2

vary simple c code:

#include <stdio.h>

int main() {
    int arr[] = {1, 2, 3, 4, 5};
    int *ptr = arr;
    printf("%d, %d\n", *ptr, *(++ptr));

    return 0;
}

compiled with gcc 4.8.2, result:

2, 2

compiled with clang 3.4, result:

1, 2

why does this happen?

helsinki
  • 743
  • 7
  • 14

3 Answers3

7

The comma used when calling a function does not come with a sequence point.

Therefore, this code *ptr, *(++ptr) invokes undefined behavior, because it attempts to access ptr twice between sequence points, for other purposes than to determine what value to assign to ptr.

This is defined by C11 6.5/2, in the following gibberish text:

If a side effect on a scalar object is unsequenced relative to either a different side effect on the same scalar object or a value computation using the value of the same scalar object, the behavior is undefined. If there are multiple allowable orderings of the subexpressions of an expression, the behavior is undefined if such an unsequenced side effect occurs in any of the orderings.
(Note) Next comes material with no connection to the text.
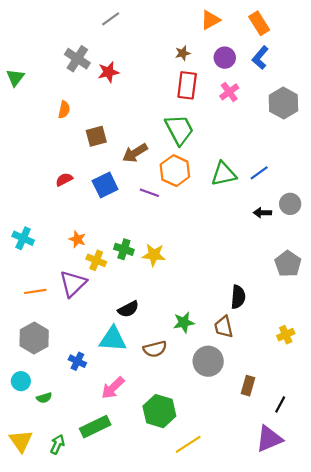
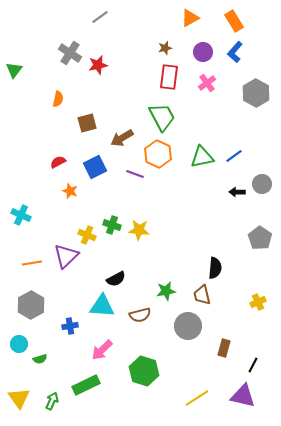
orange star: (77, 239) -> (70, 191), moved
blue cross: (77, 361) -> (70, 326), turned -35
purple triangle: (269, 439) -> (243, 396), turned 36
yellow line: (188, 444) -> (197, 398), moved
In our case, the side effect (changing ptr with ++ in *(++ptr)) is unsequenced in relation to the value computation of the same object (*ptr).

And since it is undefined behavior, anything can happen. Since your program does "something", it behaves as expected (or rather, as "unexpected").
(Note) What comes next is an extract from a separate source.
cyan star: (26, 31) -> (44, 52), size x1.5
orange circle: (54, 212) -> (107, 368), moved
In addition, the order of evaluation of function parameters is unspecified, so you cannot know whether the first or second parameter in the function call gets evaluated first. The order can differ not only between compilers, but between source code lines in the same program. The compiler can evaluate them in any order it likes and it does not need to document how.

Community
  • 1
  • 1
Lundin
  • 195,001
  • 40
  • 254
  • 396
  • +1 for calling the C standard 'gibberish text'. It's true. – mic_e Apr 01 '14 at 12:57
  • @mic_e That text was perfectly fine in C99: `"Between the previous and next sequence point an object shall have its stored value modified at most once by the evaluation of an expression. Furthermore, the prior value shall be read only to determine the value to be stored".` In C11 they rewrote it to the above, unreadable crap. – Lundin Apr 01 '14 at 13:00
1

Try this:

#include <stdio.h>

int main() {
  int arr[] = {1, 2, 3, 4, 5};
  int *ptr = arr;
  printf("%d, %d\n", ptr[0], ptr[1]);
  /* Or this
     printf("%d, %d\n", ptr[1], ptr[0]);
     whichever you meant
  */
  return 0;
}

There is order defined for the order of evaluation of function arguments, the compilers can choose whatever they like. I can do *(++ptr) first, followed by *ptr , which would result in argmuents 2, 2 being passed to printf, or the other way around, which results in 1, 2 being passed to printf.

Gábor Buella
  • 1,840
  • 14
  • 22
  • 3
    And clang actually has a warning `-Wunsequenced` which is part of `-Wall`. The zeroth mistake is developing without even basic warnings. – Benjamin Bannier Apr 01 '14 at 12:31
  • 1
    This doesn't fully answer the question, since the result does not only rely on the order of evaluation, but also invokes undefined behavior. – Lundin Apr 01 '14 at 12:47
1

The evaluation order in the printf line is unspecified, which alone is enough to allow both interpretations.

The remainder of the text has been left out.